Hier kommt die Astronomie ins Spiel: Um die "Kalender-These" zu untermauern - oder aber endgültig zu falsifizieren -, musste Georg Zotti zunächst mit Hilfe astronomischer Computerprogramme den Sternenhimmel "zurückrechnen": "Denn die Position der Sterne verschiebt sich im Laufe der Jahrhunderte", so der Astronom. Er hat im Vorfeld des Projekts bereits 28 Anlagen untersucht - und dabei überraschend signifikante Übereinstimmungen gefunden: "Bei etwa einem Drittel der Bauten weisen jeweils zwei Tore in die exakt gleiche Richtung."

Für einige dieser Tore wurden Zottis astronomische und Neubauers archäologische Daten bereits in der Computeranimation zusammengeführt. Das Ergebnis war eindeutig: Jeweils eines der Tore markiert den Aufgang des Siebengestirns (Plejaden), das andere den fast gleichzeitigen Untergang des Sterns Antares. Kalendarisch interessant ist dieses Ereignis vor allem als sogenannter "heliakischer Aufgang" am frühen Morgen wenige Tage nach Frühlingsbeginn. "Gab der Himmel damit 'grünes Licht' für die Frühjahrs-Aussaat?", spekuliert Zotti. Andere Tore markieren offenbar, wie schon früher behauptet, markante Sonnenauf- und Untergänge, etwa die Sonnwenden.

"Die Menschen konnten sich damals also ausrechnen, wie viele Sonnenuntergänge noch bis zur nächsten großen Party fehlen", umschreibt Neubauer eine andere mögliche Funktion des Kalenders.
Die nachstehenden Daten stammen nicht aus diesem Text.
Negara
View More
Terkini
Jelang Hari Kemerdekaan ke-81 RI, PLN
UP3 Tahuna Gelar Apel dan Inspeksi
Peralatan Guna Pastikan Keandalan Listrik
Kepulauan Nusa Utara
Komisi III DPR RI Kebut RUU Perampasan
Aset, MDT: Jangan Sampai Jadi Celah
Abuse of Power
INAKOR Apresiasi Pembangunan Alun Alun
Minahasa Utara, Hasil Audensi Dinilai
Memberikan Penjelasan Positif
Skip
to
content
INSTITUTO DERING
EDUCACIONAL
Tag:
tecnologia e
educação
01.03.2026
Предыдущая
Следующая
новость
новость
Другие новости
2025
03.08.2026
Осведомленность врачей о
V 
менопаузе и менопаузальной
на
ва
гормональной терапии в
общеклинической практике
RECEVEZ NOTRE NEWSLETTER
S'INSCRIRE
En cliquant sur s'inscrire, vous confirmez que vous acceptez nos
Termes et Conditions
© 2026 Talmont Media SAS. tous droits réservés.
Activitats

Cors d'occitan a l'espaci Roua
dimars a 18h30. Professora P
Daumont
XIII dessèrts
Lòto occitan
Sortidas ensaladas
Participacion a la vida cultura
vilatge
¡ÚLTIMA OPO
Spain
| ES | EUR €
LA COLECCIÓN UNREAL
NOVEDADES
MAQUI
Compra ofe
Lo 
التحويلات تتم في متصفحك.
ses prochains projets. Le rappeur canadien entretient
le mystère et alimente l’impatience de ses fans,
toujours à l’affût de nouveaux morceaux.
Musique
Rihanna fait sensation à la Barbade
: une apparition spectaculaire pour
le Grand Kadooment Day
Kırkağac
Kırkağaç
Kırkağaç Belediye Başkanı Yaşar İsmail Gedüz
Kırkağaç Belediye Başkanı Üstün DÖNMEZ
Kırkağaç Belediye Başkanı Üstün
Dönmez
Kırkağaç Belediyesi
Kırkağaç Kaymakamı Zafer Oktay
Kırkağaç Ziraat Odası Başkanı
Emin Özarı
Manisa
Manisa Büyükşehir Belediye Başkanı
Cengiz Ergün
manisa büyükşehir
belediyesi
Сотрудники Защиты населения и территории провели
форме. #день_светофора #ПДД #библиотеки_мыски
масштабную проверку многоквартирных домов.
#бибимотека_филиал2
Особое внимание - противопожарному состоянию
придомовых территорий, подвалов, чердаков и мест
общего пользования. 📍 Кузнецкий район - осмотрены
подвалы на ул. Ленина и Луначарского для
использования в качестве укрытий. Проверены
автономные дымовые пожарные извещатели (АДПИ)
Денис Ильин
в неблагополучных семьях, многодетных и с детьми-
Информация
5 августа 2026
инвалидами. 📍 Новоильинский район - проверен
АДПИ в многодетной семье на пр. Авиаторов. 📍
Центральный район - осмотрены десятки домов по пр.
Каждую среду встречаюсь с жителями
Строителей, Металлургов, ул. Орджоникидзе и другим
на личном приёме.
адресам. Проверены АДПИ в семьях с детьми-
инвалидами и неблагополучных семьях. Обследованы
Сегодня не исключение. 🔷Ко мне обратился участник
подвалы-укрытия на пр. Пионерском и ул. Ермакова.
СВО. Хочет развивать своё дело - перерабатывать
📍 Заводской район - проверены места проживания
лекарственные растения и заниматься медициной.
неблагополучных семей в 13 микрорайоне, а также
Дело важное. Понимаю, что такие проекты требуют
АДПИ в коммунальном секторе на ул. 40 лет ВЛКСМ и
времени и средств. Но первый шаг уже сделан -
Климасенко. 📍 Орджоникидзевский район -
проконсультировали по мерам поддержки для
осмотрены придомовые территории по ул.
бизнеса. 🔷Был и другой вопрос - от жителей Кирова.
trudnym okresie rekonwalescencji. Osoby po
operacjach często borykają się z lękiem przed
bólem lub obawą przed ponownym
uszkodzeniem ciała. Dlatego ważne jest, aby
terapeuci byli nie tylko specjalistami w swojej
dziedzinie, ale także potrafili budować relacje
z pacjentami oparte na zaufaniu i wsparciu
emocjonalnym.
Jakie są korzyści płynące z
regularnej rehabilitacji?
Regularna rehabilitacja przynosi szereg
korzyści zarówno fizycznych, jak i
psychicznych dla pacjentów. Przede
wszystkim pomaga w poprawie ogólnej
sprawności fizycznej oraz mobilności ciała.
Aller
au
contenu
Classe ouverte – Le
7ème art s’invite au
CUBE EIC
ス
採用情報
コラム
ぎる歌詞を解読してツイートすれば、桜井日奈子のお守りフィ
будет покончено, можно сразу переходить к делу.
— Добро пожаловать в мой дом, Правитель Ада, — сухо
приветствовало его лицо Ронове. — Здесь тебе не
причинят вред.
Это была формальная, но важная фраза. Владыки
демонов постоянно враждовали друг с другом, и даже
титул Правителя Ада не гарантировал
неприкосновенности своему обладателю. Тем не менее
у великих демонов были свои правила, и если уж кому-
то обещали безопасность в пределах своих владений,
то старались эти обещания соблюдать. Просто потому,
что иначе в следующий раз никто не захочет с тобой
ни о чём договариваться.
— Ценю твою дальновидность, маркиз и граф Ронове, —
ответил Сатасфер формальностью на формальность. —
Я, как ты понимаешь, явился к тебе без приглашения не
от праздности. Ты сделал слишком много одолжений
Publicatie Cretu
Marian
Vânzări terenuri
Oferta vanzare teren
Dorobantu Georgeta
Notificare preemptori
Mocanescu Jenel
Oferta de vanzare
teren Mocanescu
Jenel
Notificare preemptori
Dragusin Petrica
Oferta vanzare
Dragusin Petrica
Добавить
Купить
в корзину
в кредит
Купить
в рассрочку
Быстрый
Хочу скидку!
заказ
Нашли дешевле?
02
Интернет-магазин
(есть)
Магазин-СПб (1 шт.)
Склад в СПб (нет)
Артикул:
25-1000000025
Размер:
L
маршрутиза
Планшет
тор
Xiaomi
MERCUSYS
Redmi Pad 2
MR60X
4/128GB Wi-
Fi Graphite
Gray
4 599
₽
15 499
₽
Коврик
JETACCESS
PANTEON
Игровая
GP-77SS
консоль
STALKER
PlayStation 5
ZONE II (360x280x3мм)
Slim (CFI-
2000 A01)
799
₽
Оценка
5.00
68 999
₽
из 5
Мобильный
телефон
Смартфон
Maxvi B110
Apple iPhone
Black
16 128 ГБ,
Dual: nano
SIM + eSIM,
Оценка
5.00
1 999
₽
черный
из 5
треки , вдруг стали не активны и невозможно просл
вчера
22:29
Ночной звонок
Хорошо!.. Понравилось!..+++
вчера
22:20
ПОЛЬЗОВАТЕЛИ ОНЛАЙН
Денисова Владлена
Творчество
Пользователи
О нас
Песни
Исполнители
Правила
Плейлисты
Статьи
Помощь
Denn der Archäologe vertritt nach wie vor die Ansicht, dass die Eignung als Sonnen- bzw. Sternenkalender nur einen Zusatz zur eigentlich soziokulturellen Bedeutung der Anlagen darstellt: "Wenn es nur um die Bestimmung von Daten gegangen wäre, hätten zwei Pflöcke im Boden gereicht", sind sich beide Wissenschafter einig.

Ziel von ASTROSIM ist es, die beschriebenen archäoastronomischen Untersuchungen für alle bekannten niederösterreichischen Kreisgrabenanlagen zu vervollständigen und Computeranimationen zu erstellen.

 Kreisgrabenanlage Steinabrunn
© Universität WienZu sehen ist die virtuelle Rekonstruktion der neolithischen Kreisgrabenanlage Steinabrunn. Der einstmals in Niederösterreich gelegene Monumentalbau wurde vermutlich in der Zeit zwischen 4800 und 4500 v. Chr. erbaut und genutzt. Die Anlagen sollen einerseits als Ort für Versammlungen und religiöse Rituale gedient haben.